Stephen is morose. His mother has just died, and Buck has offended him by referring to her as the ‘beastly dead’. As a medical student, he is blase about death, and provokes Stephen by reminding him that he denied her last wish by refusing to pray with her on her death bed. He’s also not much impressed at Stephen’s insistence on borrowing black clothing for his mourning, considering his behaviour towards his mother.
All Buck’s jokes are in bad taste (not least The Ballad of Joking Jesus) and he sponges off Stephen who, although he has a position as a schoolmaster teaching history and algebra, seems to have no money. Buck is equally crass with Haines, an English student,and he pokes fun at the Irishwoman who brings the milk for their tea. (In one of countless ironies, Haines the Englishman speaks Gaelic to the Irishwoman but she doesn’t understand.)
Haines and Stephen follow Buck and his friends down to the water (Dublin Bay) where Buck once again touches Stephen for money and demands the key to the tower. Stephen goes off in a huff, calling Buck a ‘usurper’.
Episode 2 begins without preamble, with Stephen taking a history class in the classics. The boys are not interested and depart with relief to play hockey. One, Sargent, an unattractive and not very bright boy, remains behind to get some extra help from Stephen, who – still thinking of his mother – tries to imagine how Sargent’s mother must have loved him. He then collects his pay from the antiSemitic Mr Deasy, a sort of father figure, who lectures Stephen about managing his money wisely. There are allusions to Hamlet and Iago, which seem fairly straightforward, and (since I am supplementing reading my own ancient Penguin by reading this online through BookGlutton.com so that I can record my own annotations) I have been able to Google most things that puzzle me such as the Latin quotations from the Mass.

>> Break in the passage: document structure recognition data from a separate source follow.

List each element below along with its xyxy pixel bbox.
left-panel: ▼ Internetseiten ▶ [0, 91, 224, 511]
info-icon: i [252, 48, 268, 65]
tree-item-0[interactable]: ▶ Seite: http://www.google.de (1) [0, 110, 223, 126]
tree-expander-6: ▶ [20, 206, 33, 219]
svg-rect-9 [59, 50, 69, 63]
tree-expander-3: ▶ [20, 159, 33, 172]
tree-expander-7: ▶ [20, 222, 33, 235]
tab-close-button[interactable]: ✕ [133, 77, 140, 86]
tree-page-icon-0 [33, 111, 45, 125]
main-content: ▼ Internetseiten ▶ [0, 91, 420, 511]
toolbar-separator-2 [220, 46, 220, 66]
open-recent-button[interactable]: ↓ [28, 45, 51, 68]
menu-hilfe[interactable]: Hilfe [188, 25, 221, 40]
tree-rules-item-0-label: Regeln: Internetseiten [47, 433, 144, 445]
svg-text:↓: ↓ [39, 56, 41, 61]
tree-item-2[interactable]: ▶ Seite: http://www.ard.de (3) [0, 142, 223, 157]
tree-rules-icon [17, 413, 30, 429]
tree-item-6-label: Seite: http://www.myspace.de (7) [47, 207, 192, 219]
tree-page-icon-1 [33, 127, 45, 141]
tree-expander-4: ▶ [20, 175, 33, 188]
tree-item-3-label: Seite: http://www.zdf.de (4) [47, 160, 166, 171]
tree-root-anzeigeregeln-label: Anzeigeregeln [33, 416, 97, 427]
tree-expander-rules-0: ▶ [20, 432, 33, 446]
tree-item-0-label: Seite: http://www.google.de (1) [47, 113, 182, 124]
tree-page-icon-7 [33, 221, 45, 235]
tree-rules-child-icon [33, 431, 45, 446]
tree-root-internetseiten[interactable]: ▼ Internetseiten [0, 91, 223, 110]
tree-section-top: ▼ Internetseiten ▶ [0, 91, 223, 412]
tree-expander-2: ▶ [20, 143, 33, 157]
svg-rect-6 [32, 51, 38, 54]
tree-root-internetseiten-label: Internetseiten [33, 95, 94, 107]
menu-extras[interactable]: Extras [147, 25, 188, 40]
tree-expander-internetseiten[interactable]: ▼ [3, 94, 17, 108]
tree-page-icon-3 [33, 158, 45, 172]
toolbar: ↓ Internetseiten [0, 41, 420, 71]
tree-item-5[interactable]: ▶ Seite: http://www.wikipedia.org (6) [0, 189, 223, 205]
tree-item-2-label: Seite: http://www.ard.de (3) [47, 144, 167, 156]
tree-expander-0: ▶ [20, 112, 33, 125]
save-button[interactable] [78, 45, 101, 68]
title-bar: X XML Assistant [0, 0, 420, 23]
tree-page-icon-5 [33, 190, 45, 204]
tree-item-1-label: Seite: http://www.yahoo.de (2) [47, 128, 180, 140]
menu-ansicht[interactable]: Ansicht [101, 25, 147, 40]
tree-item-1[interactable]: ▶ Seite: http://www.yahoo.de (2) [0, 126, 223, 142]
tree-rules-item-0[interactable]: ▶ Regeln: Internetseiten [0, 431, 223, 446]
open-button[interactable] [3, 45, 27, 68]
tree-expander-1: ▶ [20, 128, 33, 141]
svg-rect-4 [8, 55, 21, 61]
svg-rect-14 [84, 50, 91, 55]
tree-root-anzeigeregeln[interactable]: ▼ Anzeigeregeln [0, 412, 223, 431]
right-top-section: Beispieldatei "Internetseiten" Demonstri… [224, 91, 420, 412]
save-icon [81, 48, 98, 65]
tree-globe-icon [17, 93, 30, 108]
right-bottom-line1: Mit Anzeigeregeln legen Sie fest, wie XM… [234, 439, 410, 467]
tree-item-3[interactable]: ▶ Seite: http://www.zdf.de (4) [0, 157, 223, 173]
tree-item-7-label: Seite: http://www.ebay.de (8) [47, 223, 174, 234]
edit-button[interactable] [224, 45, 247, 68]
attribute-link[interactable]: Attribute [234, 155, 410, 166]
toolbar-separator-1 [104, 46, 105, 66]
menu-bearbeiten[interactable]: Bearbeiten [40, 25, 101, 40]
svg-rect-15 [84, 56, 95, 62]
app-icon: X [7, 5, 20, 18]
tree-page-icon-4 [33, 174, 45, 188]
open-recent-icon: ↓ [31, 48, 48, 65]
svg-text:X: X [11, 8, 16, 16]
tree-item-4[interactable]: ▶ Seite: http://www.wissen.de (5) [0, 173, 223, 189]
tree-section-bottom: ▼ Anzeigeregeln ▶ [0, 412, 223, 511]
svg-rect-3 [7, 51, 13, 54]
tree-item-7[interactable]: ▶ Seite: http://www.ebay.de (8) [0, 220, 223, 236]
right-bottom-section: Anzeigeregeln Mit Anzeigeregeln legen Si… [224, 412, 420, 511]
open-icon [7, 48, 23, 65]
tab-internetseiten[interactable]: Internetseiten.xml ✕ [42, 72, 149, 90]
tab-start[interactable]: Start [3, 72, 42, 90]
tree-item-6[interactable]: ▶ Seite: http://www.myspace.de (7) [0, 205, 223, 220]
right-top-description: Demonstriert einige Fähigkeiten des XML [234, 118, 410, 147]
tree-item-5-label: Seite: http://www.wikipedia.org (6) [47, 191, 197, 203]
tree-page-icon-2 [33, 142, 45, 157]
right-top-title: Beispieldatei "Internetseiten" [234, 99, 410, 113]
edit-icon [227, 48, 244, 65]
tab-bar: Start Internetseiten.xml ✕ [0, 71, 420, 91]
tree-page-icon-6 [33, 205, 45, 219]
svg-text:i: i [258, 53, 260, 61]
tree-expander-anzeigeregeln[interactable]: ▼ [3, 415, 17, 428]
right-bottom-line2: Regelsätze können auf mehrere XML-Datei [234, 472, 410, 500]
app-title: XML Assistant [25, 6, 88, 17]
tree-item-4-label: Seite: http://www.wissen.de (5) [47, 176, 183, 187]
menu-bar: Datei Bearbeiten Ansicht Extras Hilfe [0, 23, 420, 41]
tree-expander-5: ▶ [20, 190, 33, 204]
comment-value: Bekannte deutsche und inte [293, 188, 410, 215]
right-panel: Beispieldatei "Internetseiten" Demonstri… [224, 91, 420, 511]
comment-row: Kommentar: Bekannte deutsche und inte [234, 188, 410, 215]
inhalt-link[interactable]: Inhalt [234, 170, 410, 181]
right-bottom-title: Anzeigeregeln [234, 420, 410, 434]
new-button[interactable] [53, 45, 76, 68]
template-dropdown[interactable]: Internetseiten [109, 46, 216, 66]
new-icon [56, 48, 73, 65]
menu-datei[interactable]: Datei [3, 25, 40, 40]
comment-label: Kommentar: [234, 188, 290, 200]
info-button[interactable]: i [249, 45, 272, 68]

Episode 3, however, is written as a poetic stream of consciousness, and it’s not easy to follow what’s going on. Stephen walks along the beach, a fine mind idling through philosophy, memory and soul-searching. He ponders his illegitimate birth (p43) , a visit to his unsympathetic aunt Sara and his uncle who’s a lawyer (p44), his adolescent fantasies and ambitions (p46-7), watches a couple and their dog, writes some poetry on the letter that Mr Deasy gave him to post (p54) and there is a reference to Ariel’s poem in The Tempest.
ARIEL’S SONG.
Full fathom five thy father lies,
Of his bones are coral made:
Those are pearls that were his eyes,
Nothing of him that doth fade,
But doth suffer a sea change,
Into something rich and strange.
Sea-nymphs hourly ring his knell—
Hark! now I hear them, ding-dong bell.
Does this mean that his father drowned?? It was his father who summoned Stephen home with a telegram to say that his mother is dying. (p47)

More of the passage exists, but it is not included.